To reduce costs of his warehouse of analytical Data, WeWard appealed at TeamWork, which has set up an original infrastructure, judiciously mixing multipal Amazon Cloud services. A project completed in less than three months.
A French startup created in 2019, WeWard offers a mobile app aimed at fighting against sedentary lifestyles. The more users walk, the more they accumulate wards, which can be exchanged for various rewards : gifts, vouchers, money, donations…
Since its launch, the app has been regularly enriched, with affiliation, allowing you to buy products while earning wards, and increasing gamification: periodic contests, performance tracking and sharing, etc.
The WeWard app is now deployed in 9 countries and has 20 million users, mainly located in France, but also in other European countries, such as Italy and Spain. Recently, the publisher took its first steps in the United States and Japan.
Separate transactional from analyticals
“We rely on a very large database, in which we store all the information we need to run our application and services,” explains Jean Le, DevOps Engineer at WeWard. “All transactions go through this database, which is used by both our mobile app and our back office, which can cause performance issues .So when we run a big internal query to conduct a study for example – the front end can be slowed down, which frustrates users.”

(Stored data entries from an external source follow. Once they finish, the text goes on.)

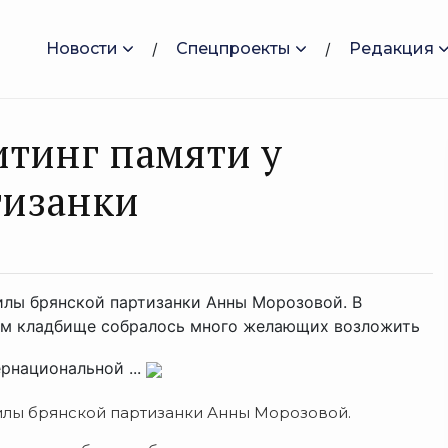
Новости
Спецпроекты
Редакция
итинг памяти у
тизанки
илы брянской партизанки Анны Морозовой. В
ом кладбище собралось много желающих возложить
рнациональной ...
илы брянской партизанки Анны Морозовой.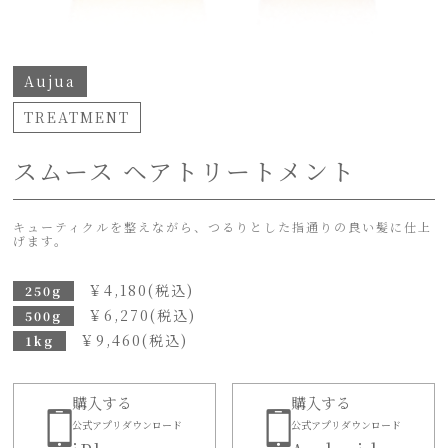
Aujua
TREATMENT
スムース ヘアトリートメント
キューティクルを整えながら、つるりとした指通りの良い髪に仕上
げます。
￥
4,180
(税込)
250g
￥
6,270
(税込)
500g
￥
9,460
(税込)
1kg
購入する
購入する
公式アプリダウンロード
公式アプリダウンロード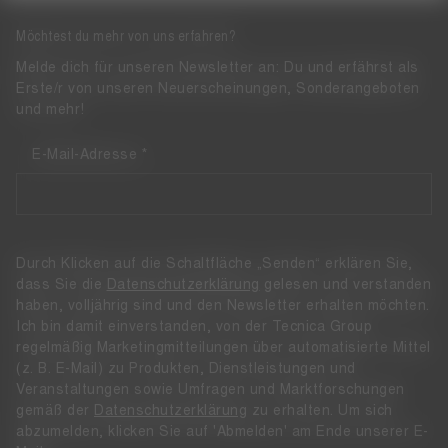
Möchtest du mehr von uns erfahren?
Melde dich für unseren Newsletter an: Du und erfährst als
Erste/r von unseren Neuerscheinungen, Sonderangeboten
und mehr!
E-Mail-Adresse
Durch Klicken auf die Schaltfläche „Senden“ erklären Sie,
dass Sie die
Datenschutzerklärung
gelesen und verstanden
haben, volljährig sind und den Newsletter erhalten möchten.
Ich bin damit einverstanden, von der Tecnica Group
regelmäßig Marketingmitteilungen über automatisierte Mittel
(z. B. E-Mail) zu Produkten, Dienstleistungen und
Veranstaltungen sowie Umfragen und Marktforschungen
gemäß der
Datenschutzerklärung
zu erhalten. Um sich
abzumelden, klicken Sie auf 'Abmelden' am Ende unserer E-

On the one hand, the database must support a massive flow of transactions from the users of the application, and on the other hand, particularly large and complex internal queries from the data engineers. Two modes of data access (transactional vs. analytical) that are difficult to reconcile. In order to solve this dilemma, WeWard wanted to set up a data warehouse separate from the main database, in which data engineers can launch their queries, without impacting the performance of the mobile application.

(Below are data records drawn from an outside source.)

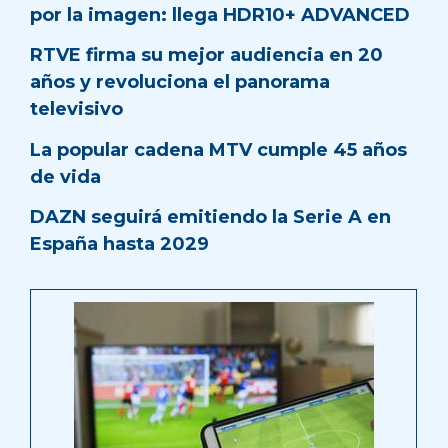
por la imagen: llega HDR10+ ADVANCED
RTVE firma su mejor audiencia en 20
años y revoluciona el panorama
televisivo
La popular cadena MTV cumple 45 años
de vida
DAZN seguirá emitiendo la Serie A en
España hasta 2029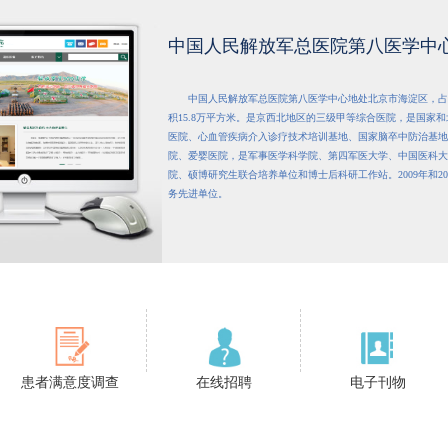
中国人民解放军总医院第八医学中
中国人民解放军总医院第八医学中心地处北京市海淀区，占
积15.8万平方米。是京西北地区的三级甲等综合医院，是国家
医院、心血管疾病介入诊疗技术培训基地、国家脑卒中防治基地
院、爱婴医院，是军事医学科学院、第四军医大学、中国医科大
院、硕博研究生联合培养单位和博士后科研工作站。2009年和2
务先进单位。
患者满意度调查
在线招聘
电子刊物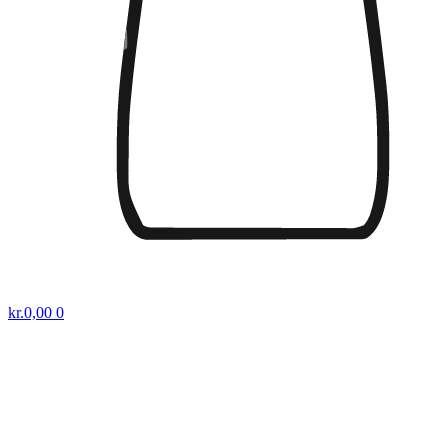
kr.
0,00
0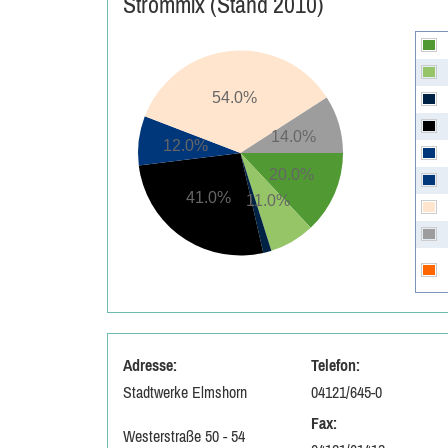
Strommix (Stand 2010)
54.0%
14.0%
12.0%
20.0%
41.0%
11.0%
Adresse:
Telefon:
Stadtwerke Elmshorn
04121/645-0
Fax:
Westerstraße 50 - 54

“Our PostgreSQL database is instantiated on Amazon’s cloud. We reached out to AWS teams to see how we could build a stronger, more scalable infrastructure. They suggested three of its partners, including TeamWork, which I already knew and who was chosen to accompany us on this project. TeamWork’s experts were able to provide an objective look at our problem and how to solve it, while respecting our needs and our budget.”
Specific support has been set up by TeamWork to meet the startup’s cost requirements: reduction of development costs via the TeamWork Mauritius subsidiary, access to AWS funding as a Premier Tier Services Partner, etc.
A serverless Big Data approach
In order to reduce operating costs as much as possible, the WeWard and TeamWork teams opted for an original solution, consisting of relying on the S3 data storage service with AWS Glue Catalog. “We had a fairly precise idea of the architecture we wanted to put in place,” says Jean Le. “TeamWork helped us optimize it, and then set up the tools to extract the data, transform it, and load it into a secure storage space.on which our data engineers will launch their queries.”
Each day, an Amazon EC2 instance is provisioned. It connects to WeWard’s PostgreSQL database to extract the desired information, which is then transformed via the AWS Glue service and pushed into Amazon S3. Data that is no longer needed by the application is then redacted from the PostgreSQL database, before the Amazon EC2 instance is stopped.
When data engineers need to run scans, they use the Amazon Athena SQL query service, which then connects to Amazon S3. This unique architecture allows cloud resources to be consumed only when Amazon S3 storage is being fed with data or queried.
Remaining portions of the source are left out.